PARIS — An attack on the Paris headquarters of a French satirical magazine has left at least 12 people dead, including the Jewish caricaturist Georges Wolinski.
Two of the reported fatalities were police officers, according to Le Monde. Ten others were wounded in the attack, five of them seriously.
Details of the attack on the Charlie Hebdo offices are still sketchy, but witnesses said the assailants knew exactly whom to target at the magazine, which has published a series of satirical cartoons of the Muslim prophet Mohammed.
Several of those cartoons were drawn by Wolinksi, 80, a Tunisian-born Jew who was known for his cynical and at times vulgar style. Born in 1934, he moved to France as a teenager and got into journalism in the 1960s, going on to work at some of the country’s leading publications such as L’Humanite, Le Nouvel Observateur and Paris Match.

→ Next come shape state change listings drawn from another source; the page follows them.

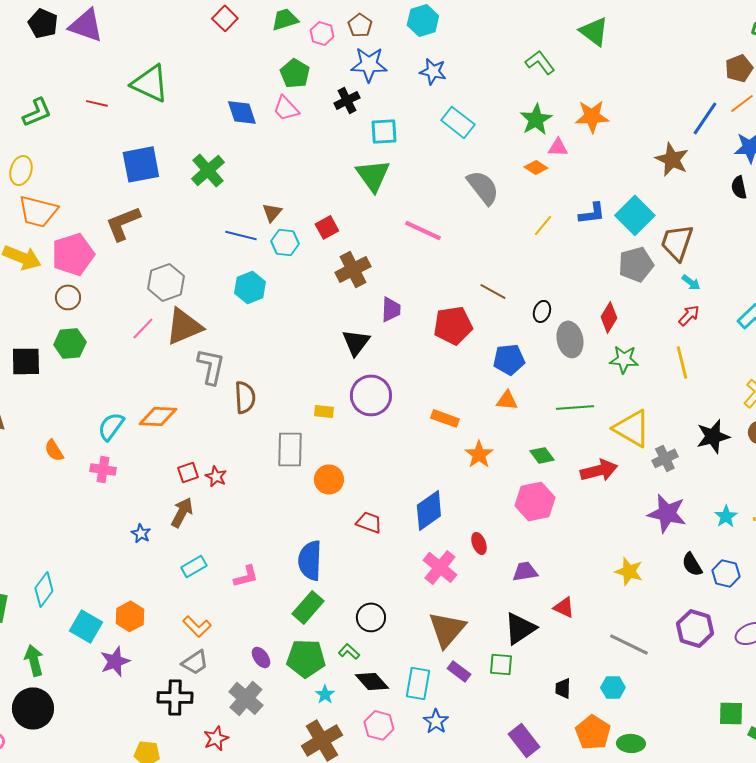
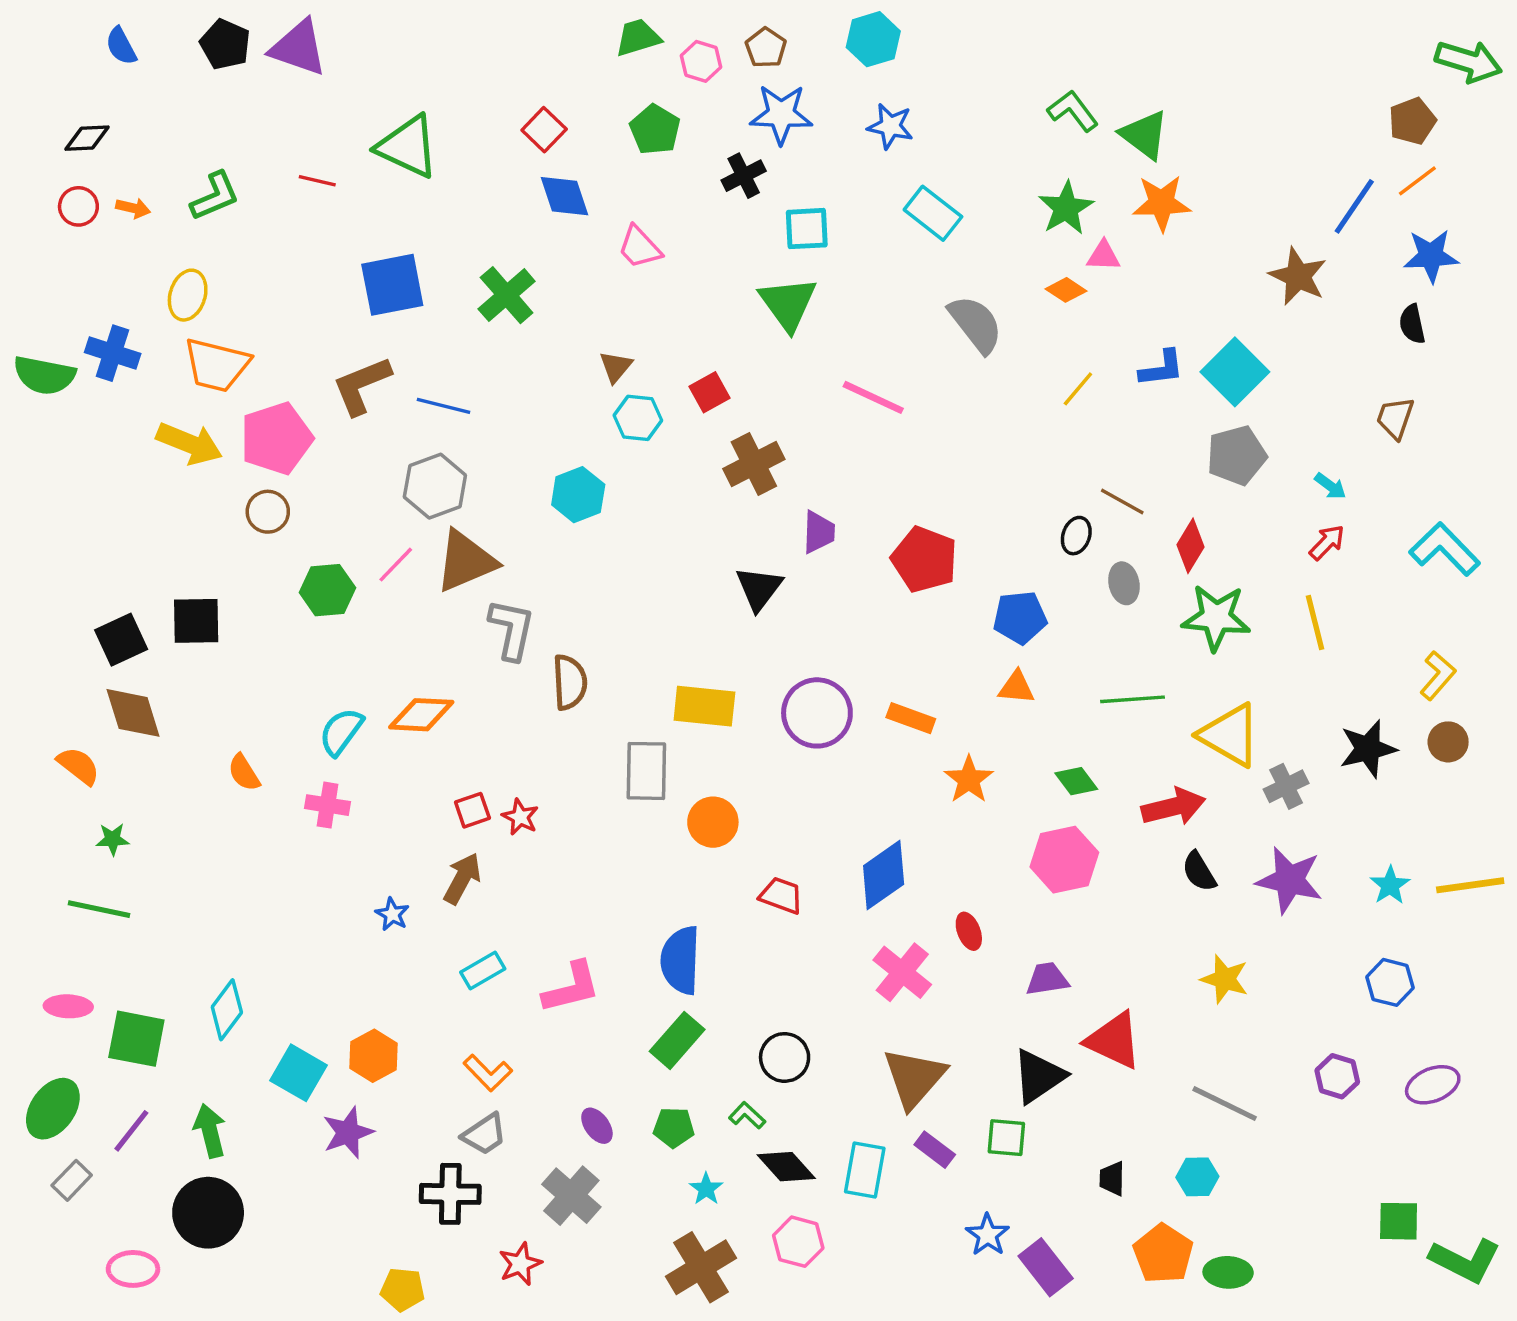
red square: (225, 18) -> (544, 130), moved
green triangle: (594, 31) -> (1144, 135), moved
pink trapezoid: (286, 108) -> (640, 247), moved
blue line: (241, 235) -> (443, 406), moved
brown trapezoid: (677, 242) -> (1395, 418), moved, size x0.7
brown line: (493, 291) -> (1122, 501), moved
red pentagon: (453, 325) -> (924, 559), turned 30
gray ellipse: (570, 339) -> (1124, 583), size x0.7
green hexagon: (70, 343) -> (327, 590), moved
green star: (624, 359) -> (1216, 617), size x1.4
purple circle: (371, 395) -> (817, 713), moved
yellow rectangle: (324, 411) -> (704, 706), size x1.8
black semicircle: (692, 564) -> (1199, 872), moved
pink L-shape: (246, 576) -> (571, 988), size x1.4
red triangle: (564, 607) -> (1114, 1040), size x1.6
purple hexagon: (695, 628) -> (1337, 1076), size x0.7
green pentagon: (306, 658) -> (674, 1127), size x0.6
blue star: (436, 721) -> (988, 1235), moved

“It’s clear that this was a planned attack against Wolinski and the other cartoon artists,” said Richard Kenigsman, a well-known Jewish caricaturist and painter from Brussels, who cited an attack and multiple threats against Charlie Hebdo since 2006 for publishing caricatures deemed offensive to Islam.
Corinne Rey, a designer at the magazine, let two gunmen into the offices on Jan. 7 after she returned from bringing her daughter to kindergarten. Threatening to kill her, the assailants forced her to punch in the security code and proceeded to shoot four caricaturists — Wolinski, Jean Cabut, Stephane Charbonnier and Bernard Verlhac — along with eight others in a shooting spree that went on for five minutes.
The killers were native French speakers who said they were affiliated with Al Qaeda, she said. The assailants cried out “Allah is the greatest” in Arabic and announced the attack was to “avenge the prophet,” Le Monde reported. They reportedly fled in a hijacked car.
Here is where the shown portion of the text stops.